Page-level text extractions:
○ ○ ○ ○ ○
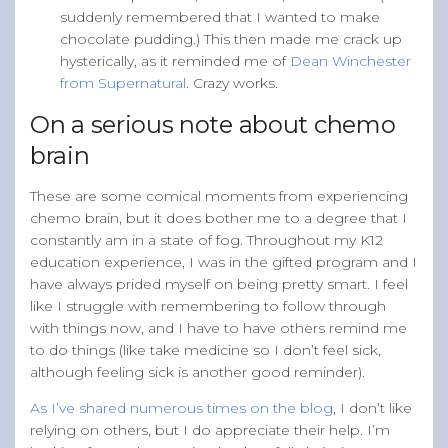
suddenly remembered that I wanted to make
chocolate pudding.) This then made me crack up
hysterically, as it reminded me of
Dean Winchester
from Supernatural
. Crazy works.
On a serious note about chemo
brain
These are some comical moments from experiencing
chemo brain, but it does bother me to a degree that I
constantly am in a state of fog. Throughout my K12
education experience, I was in the gifted program and I
have always prided myself on being pretty smart. I feel
like I struggle with remembering to follow through
with things now, and I have to have others remind me
to do things (like take medicine so I don’t feel sick,
although feeling sick is another good reminder).
As I’ve shared numerous times on the blog
, I don’t like
relying on others, but I do appreciate their help. I’m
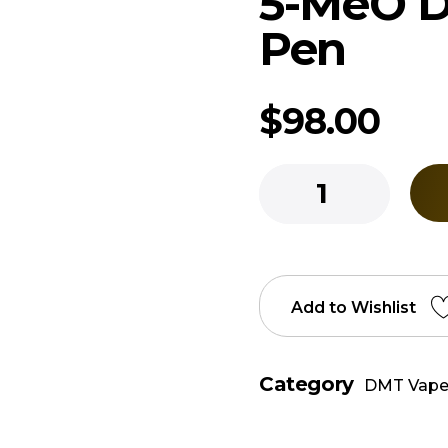
5-MeO 
Pen
$
98.00
Add to Wishlist
Category
DMT Vape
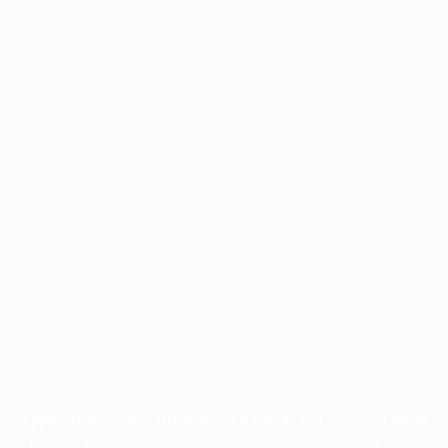
Application error: a
client
-side exception has occurred while
loading
profile.pmc.org
(see the
browser console
for more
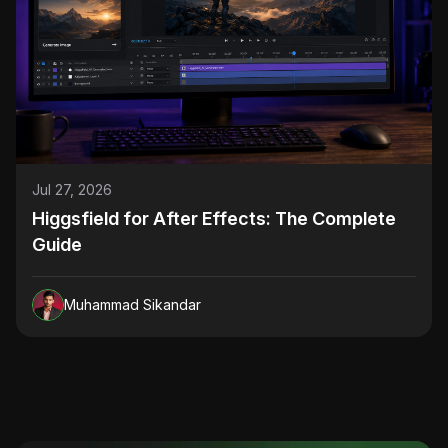
Jul 27, 2026
Higgsfield for After Effects: The Complete
Guide
Muhammad Sikandar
○ ○ ○ ○ ○
# WHAT TO DO
Up to and including the line containing "I don’t like", repeat every line from the start of the data, but none of the pictures.

# FINISHED EXERCISE
suddenly remembered that I wanted to make
chocolate pudding.) This then made me crack up
hysterically, as it reminded me of
Dean Winchester
from Supernatural
. Crazy works.
On a serious note about chemo
brain
These are some comical moments from experiencing
chemo brain, but it does bother me to a degree that I
constantly am in a state of fog. Throughout my K12
education experience, I was in the gifted program and I
have always prided myself on being pretty smart. I feel
like I struggle with remembering to follow through
with things now, and I have to have others remind me
to do things (like take medicine so I don’t feel sick,
although feeling sick is another good reminder).
As I’ve shared numerous times on the blog
, I don’t like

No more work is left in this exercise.